Propriétés thérapeutiques. — L’Angélique a joui en son temps d’une certaine réputation près des médecins de la Renaissance qui, d’après l’érudit Dr H. Leclerc, appelaient sa racine « racine du Saint-Esprit », à cause des « grandes et divines proprietez quelle a contre de très griefves maladies. » Ils la regardaient comme « céphalique et propre à récréer le cœur ». En réalité, elle est stimulante, stomachique, carminative et antispasmodique ; elle constitue un excellent remède de l’anorexie surtout de cause psychique.
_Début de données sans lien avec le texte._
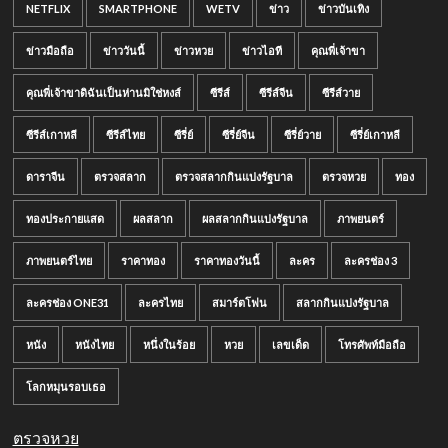
NETFLIX
SMARTPHONE
WETV
ข่าว
ข่าวบันเทิง
ข่าวมือถือ
ข่าววันนี้
ข่าวหวย
ข่าวไอที
คุณพี่เจ้าขา
คุณพี่เจ้าขาดิฉันเป็นห่านมิใช่หงส์
ซีรีส์
ซีรีส์จีน
ซีรีส์วาย
ซีรีส์เกาหลี
ซีรีส์ไทย
ซีรี่ย์
ซีรี่ย์จีน
ซีรี่ย์วาย
ซีรี่ย์เกาหลี
ดาราจีน
ตรวจสลาก
ตรวจสลากกินแบ่งรัฐบาล
ตรวจหวย
ทอง
ทองประกายแสด
ผลสลาก
ผลสลากกินแบ่งรัฐบาล
ภาพยนตร์
ภาพยนตร์ไทย
ราคาทอง
ราคาทองวันนี้
ละคร
ละครช่อง 3
ละครช่อง ONE31
ละครไทย
สมาร์ตโฟน
สลากกินแบ่งรัฐบาล
หนัง
หนังไทย
หนึ่งในร้อย
หวย
เลขเด็ด
โทรศัพท์มือถือ
โลกหมุนรอบเธอ
ตรวจหวย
Préparations pharmaceutiques. — Elles sont peu nombreuses et ne concernent que les racines et les semences. Infusion 20 g des unes ou des autres par litre d’eau bouillante ; teinture 2 à 10 g en potion ; poudre 2 à 6 g Ces préparations sont faites avec des racines et des semences sèches, mais on a tendance aujourd’hui à les employer fraîches quand il s’agit d’une infusion. L’angélique entre dans la composition du Baume du Commandeur, de l’Eau de mélisse des Carmes. La poudre de semences est utilisée pour détruire les poux. La liquoristerie l’emploie dans la confection de plusieurs liqueurs de table : Chartreuse, eau et crème d’Angélique, Raspail, Bitter, Vermouth. La confiserie se sert des tiges fraîches sur une grande échelle pour préparer l’Angélique de Niort, de Clermont-Ferrand, de Nevers et de Châteaubriant. Enfin, dans quelques pays du Nord, on consomme la tige et les pétioles crus ou cuits comme légumes.
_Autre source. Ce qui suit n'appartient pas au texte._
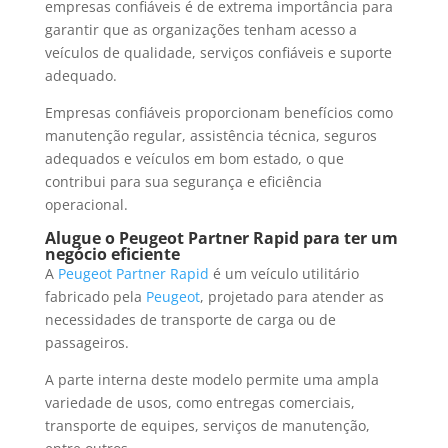
empresas confiáveis é de extrema importância para
garantir que as organizações tenham acesso a
veículos de qualidade, serviços confiáveis e suporte
adequado.
Empresas confiáveis proporcionam benefícios como
manutenção regular, assistência técnica, seguros
adequados e veículos em bom estado, o que
contribui para sua segurança e eficiência
operacional.
Alugue o Peugeot Partner Rapid para ter um
negócio eficiente
A
Peugeot Partner Rapid
é um veículo utilitário
fabricado pela
Peugeot
, projetado para atender as
necessidades de transporte de carga ou de
passageiros.
A parte interna deste modelo permite uma ampla
variedade de usos, como entregas comerciais,
transporte de equipes, serviços de manutenção,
Observations commerciales. — L’Angélique mérite d’être beaucoup plus cultivée qu’elle ne l’est, car nous avons importé de Bohême entrer à 2 millions de francs pour des semences et des racines et nous en importons encore. Les dernières sont plus estimées que les nôtres et payées un peu plus cher. Cette plante figure d’ailleurs parmi celles dont la culture est officiellement recommandée. L’herboristerie a payé, il y a quelques années, les feuilles 0,50 fr à 0,60 fr le kilogramme ; les semences 1,25 fr à 2 fr. ; les racines 0,75 fr à 1 fr En 1924, les prix sont montés entre 1 fr à 1,20 fr pour les feuilles mondées, 3,75 fr à 4 fr pour les racines entières, 3,50 fr à 4 fr pour les semences criblées, mais la vente n’est réellement forte que pour les deux derniers produits.